> Activity: Set down the entries exactly as they appear, apart from the images, which stay out.

> Record extracts:
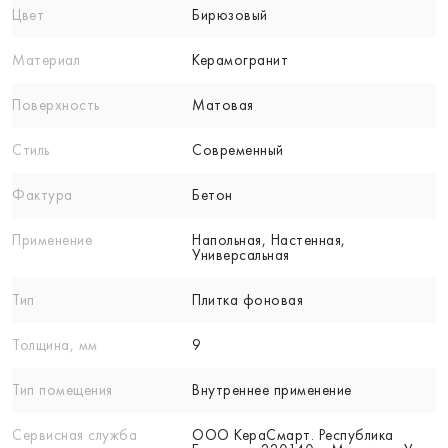
Цвет
Бирюзовый
Материал
Керамогранит
Поверхность
Матовая
Стиль
Современный
Фактура
Бетон
Применение
Напольная, Настенная,
Универсальная
Тип
Плитка фоновая
Толщина, мм
9
Тип помещения
Внутреннее применение
Сервисная служба
ООО КераСмарт. Республика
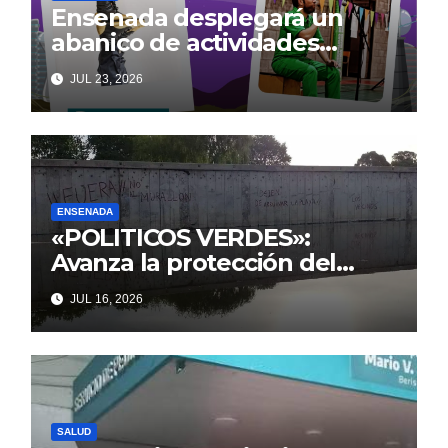
Ensenada desplegará un
abanico de actividades
culturales y recreativas
JUL 23, 2026
gratuitas para disfrutar en
familia este fin de semana
ENSENADA
«POLITICOS VERDES»:
Avanza la protección del
Paseo Costero de Punta Lara
JUL 16, 2026
frente a intentos de parálisis
con trasfondo político
SALUD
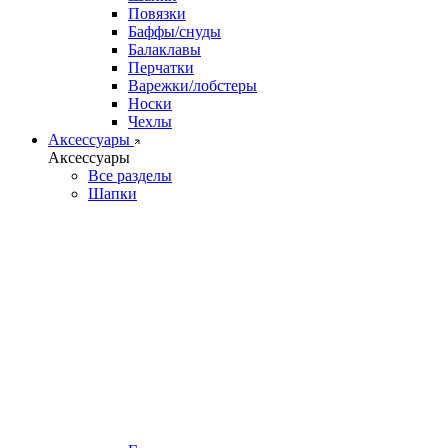
Повязки
Баффы/снуды
Балаклавы
Перчатки
Варежки/лобстеры
Носки
Чехлы
Аксессуары
Аксессуары
Все разделы
Шапки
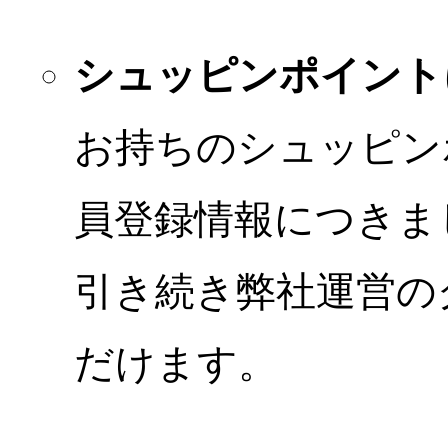
シュッピンポイント
お持ちのシュッピン
員登録情報につきま
引き続き弊社運営の
だけます。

> Exercise response:
Цвет
Бирюзовый
Материал
Керамогранит
Поверхность
Матовая
Стиль
Современный
Фактура
Бетон
Применение
Напольная, Настенная,
Универсальная
Тип
Плитка фоновая
Толщина, мм
9
Тип помещения
Внутреннее применение
Сервисная служба
ООО КераСмарт. Республика
Ensenada desplegará un
abanico de actividades
culturales y recreativas
JUL 23, 2026
gratuitas para disfrutar en
familia este fin de semana
ENSENADA
«POLITICOS VERDES»:
Avanza la protección del
Paseo Costero de Punta Lara
JUL 16, 2026
frente a intentos de parálisis
con trasfondo político
SALUD
Повязки
Баффы/снуды
Балаклавы
Перчатки
Варежки/лобстеры
Носки
Чехлы
Аксессуары
Аксессуары
Все разделы
Шапки
シュッピンポイント
お持ちのシュッピン
員登録情報につきま
引き続き弊社運営の
だけます。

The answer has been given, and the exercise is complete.